PROVIDED RECORDS:

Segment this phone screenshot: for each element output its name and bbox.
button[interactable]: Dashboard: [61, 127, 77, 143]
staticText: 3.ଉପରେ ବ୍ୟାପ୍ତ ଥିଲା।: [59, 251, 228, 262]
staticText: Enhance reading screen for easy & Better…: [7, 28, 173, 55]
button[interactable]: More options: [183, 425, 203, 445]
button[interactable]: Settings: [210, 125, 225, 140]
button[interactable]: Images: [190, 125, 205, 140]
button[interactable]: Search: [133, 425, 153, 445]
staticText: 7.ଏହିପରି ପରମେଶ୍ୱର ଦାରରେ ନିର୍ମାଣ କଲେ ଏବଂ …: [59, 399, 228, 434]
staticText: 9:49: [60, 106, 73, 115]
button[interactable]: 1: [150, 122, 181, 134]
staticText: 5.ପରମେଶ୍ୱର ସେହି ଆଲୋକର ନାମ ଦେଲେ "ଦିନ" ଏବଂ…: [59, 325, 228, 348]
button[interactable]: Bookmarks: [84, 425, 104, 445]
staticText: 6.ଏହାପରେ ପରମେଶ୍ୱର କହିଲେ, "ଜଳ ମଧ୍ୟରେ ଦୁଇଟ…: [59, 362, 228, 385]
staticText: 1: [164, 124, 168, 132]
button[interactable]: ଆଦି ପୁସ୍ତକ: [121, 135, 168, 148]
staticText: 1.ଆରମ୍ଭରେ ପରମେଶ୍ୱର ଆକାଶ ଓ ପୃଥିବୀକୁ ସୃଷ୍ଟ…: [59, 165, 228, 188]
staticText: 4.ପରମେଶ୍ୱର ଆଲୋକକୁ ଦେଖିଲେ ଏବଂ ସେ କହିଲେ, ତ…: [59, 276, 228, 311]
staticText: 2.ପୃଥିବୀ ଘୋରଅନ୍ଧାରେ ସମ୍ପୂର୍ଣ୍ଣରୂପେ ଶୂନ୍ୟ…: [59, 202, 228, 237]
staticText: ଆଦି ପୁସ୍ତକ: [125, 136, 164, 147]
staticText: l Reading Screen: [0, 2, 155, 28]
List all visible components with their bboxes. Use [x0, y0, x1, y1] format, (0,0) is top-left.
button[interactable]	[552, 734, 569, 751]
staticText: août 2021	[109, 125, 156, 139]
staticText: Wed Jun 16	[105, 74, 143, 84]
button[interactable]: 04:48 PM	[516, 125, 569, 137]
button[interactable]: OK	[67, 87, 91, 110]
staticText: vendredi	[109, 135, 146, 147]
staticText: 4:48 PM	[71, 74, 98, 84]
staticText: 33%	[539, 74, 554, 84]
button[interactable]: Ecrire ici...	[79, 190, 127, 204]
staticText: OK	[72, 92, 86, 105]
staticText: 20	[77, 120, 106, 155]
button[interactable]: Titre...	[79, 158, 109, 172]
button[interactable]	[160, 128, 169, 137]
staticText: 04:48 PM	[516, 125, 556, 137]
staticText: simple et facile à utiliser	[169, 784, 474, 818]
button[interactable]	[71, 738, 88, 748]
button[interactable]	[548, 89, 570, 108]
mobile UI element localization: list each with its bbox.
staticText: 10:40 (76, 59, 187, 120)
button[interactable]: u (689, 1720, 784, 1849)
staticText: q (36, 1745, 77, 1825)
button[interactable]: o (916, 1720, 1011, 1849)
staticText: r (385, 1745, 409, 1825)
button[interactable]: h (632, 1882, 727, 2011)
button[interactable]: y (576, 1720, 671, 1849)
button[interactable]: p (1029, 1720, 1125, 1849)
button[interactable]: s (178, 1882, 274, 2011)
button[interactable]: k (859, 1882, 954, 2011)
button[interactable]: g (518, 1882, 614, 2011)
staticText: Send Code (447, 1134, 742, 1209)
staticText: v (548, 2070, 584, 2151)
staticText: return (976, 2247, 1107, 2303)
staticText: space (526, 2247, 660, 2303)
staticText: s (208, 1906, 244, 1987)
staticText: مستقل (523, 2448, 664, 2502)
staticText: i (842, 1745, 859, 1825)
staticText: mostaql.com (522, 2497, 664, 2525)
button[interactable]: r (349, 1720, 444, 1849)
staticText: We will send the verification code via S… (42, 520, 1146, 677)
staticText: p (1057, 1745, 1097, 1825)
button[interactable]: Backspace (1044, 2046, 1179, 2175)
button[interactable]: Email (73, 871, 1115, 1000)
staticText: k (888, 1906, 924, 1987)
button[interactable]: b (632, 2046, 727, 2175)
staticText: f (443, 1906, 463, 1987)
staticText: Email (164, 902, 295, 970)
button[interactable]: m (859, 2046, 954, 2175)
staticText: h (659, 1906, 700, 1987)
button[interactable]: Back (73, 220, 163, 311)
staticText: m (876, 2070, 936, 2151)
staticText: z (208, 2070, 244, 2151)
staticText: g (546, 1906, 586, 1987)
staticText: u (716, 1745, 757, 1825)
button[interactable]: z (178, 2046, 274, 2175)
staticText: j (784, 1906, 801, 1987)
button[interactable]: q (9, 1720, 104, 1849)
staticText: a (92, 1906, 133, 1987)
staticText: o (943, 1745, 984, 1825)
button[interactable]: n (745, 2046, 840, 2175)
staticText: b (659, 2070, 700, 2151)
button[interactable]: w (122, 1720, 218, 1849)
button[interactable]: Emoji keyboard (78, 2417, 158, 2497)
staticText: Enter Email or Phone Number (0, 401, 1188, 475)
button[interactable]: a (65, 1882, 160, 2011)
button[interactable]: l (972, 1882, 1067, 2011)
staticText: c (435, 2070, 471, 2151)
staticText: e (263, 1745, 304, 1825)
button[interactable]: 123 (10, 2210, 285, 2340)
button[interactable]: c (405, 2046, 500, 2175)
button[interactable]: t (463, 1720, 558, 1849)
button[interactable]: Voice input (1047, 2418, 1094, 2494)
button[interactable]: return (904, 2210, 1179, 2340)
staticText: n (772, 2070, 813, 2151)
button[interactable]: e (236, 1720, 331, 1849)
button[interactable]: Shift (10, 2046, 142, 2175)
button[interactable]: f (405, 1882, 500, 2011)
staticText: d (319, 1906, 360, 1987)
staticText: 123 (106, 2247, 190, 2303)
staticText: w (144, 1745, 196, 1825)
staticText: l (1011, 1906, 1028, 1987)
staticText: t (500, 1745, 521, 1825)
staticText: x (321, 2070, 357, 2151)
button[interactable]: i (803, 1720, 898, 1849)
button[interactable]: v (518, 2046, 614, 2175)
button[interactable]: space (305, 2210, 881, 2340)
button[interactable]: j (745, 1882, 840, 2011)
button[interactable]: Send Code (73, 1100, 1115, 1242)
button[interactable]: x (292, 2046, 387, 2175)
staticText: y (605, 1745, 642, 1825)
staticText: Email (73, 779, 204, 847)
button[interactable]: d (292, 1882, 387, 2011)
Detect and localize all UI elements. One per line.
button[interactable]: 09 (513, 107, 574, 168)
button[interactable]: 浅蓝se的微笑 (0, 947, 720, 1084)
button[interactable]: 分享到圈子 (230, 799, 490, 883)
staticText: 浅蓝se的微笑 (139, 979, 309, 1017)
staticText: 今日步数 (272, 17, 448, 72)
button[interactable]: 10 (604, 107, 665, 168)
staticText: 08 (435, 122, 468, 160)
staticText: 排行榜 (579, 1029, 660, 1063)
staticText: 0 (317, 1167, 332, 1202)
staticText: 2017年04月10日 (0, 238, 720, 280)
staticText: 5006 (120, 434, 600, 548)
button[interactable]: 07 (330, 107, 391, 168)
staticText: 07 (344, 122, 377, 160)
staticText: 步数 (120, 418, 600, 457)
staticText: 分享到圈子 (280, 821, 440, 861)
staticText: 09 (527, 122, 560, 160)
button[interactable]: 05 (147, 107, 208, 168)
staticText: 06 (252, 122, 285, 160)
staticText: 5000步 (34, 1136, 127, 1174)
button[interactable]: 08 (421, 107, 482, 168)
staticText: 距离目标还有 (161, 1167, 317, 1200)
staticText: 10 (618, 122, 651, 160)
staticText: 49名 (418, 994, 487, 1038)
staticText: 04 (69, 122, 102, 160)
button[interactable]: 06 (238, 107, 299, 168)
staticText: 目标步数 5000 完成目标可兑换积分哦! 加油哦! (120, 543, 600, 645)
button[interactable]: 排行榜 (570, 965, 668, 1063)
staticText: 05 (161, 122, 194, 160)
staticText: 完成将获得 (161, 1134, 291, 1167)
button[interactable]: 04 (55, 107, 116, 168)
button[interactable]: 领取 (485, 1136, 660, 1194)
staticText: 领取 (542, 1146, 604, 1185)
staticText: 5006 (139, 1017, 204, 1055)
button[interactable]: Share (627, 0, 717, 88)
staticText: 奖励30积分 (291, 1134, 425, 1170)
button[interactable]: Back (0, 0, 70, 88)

WORK REQUIRED:
Going through the data above, count each line that contains "return" and give only that figure.

OUTPUT BELOW:
2